Stored data entries:
----------

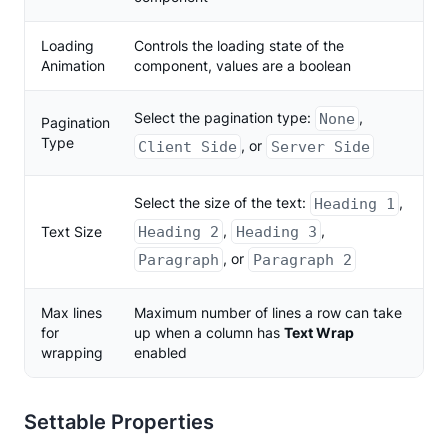
Loading
Controls the loading state of the
Animation
component, values are a boolean
Select the pagination type:
,
None
Pagination
Type
, or
Client Side
Server Side
Select the size of the text:
,
Heading 1
,
,
Text Size
Heading 2
Heading 3
, or
Paragraph
Paragraph 2
Max lines
Maximum number of lines a row can take
for
up when a column has
Text Wrap
wrapping
enabled
Settable Properties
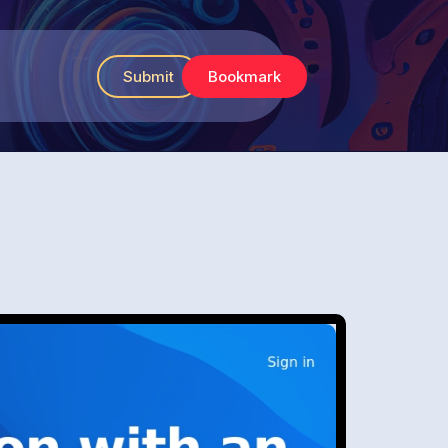
Submit
Bookmark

----------

* [Exercise directions]: Reproduce the lines from the one holding "Controls the loading state of the" through the end of the entries above exactly, keeping both ends and dropping every picture.

* [Response to this exercise]:
Controls the loading state of the
Animation
component, values are a boolean
Select the pagination type:
,
None
Pagination
Type
, or
Client Side
Server Side
Select the size of the text:
,
Heading 1
,
,
Text Size
Heading 2
Heading 3
, or
Paragraph
Paragraph 2
Max lines
Maximum number of lines a row can take
for
up when a column has
Text Wrap
wrapping
enabled
Settable Properties
Submit
Bookmark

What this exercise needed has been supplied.